[[ Data excerpts open ]]
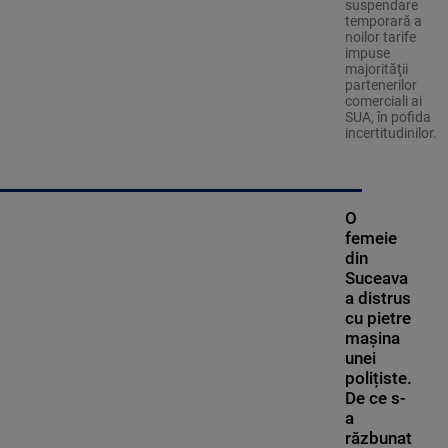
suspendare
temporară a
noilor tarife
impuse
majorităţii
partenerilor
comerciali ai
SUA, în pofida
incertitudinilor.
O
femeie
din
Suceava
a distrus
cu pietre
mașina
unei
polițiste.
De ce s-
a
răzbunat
[[ Data excerpts closed ]]
[[ Data excerpts open ]]
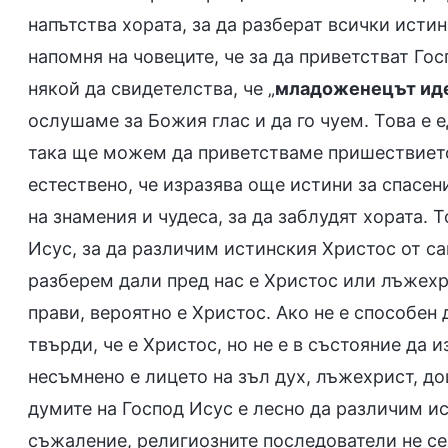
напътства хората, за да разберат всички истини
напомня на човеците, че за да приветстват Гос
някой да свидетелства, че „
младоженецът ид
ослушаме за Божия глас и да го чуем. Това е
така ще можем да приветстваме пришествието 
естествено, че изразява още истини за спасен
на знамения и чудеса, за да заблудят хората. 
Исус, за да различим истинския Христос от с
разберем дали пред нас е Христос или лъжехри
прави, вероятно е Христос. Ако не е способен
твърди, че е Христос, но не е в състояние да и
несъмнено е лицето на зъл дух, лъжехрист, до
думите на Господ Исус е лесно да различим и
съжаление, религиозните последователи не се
[[ Data excerpts closed ]]
[[ Data excerpts open ]]
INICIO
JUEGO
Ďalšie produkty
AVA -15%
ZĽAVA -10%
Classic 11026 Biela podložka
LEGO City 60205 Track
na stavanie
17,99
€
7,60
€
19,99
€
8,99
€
[[ Data excerpts closed ]]
Only those lines of the entries above that run from the line containing "твърди, че е" to the line containing "съжаление, религиозните последователи не се", both included, should be transcribed exactly.

• _Result_:
твърди, че е Христос, но не е в състояние да и
несъмнено е лицето на зъл дух, лъжехрист, до
думите на Господ Исус е лесно да различим и
съжаление, религиозните последователи не се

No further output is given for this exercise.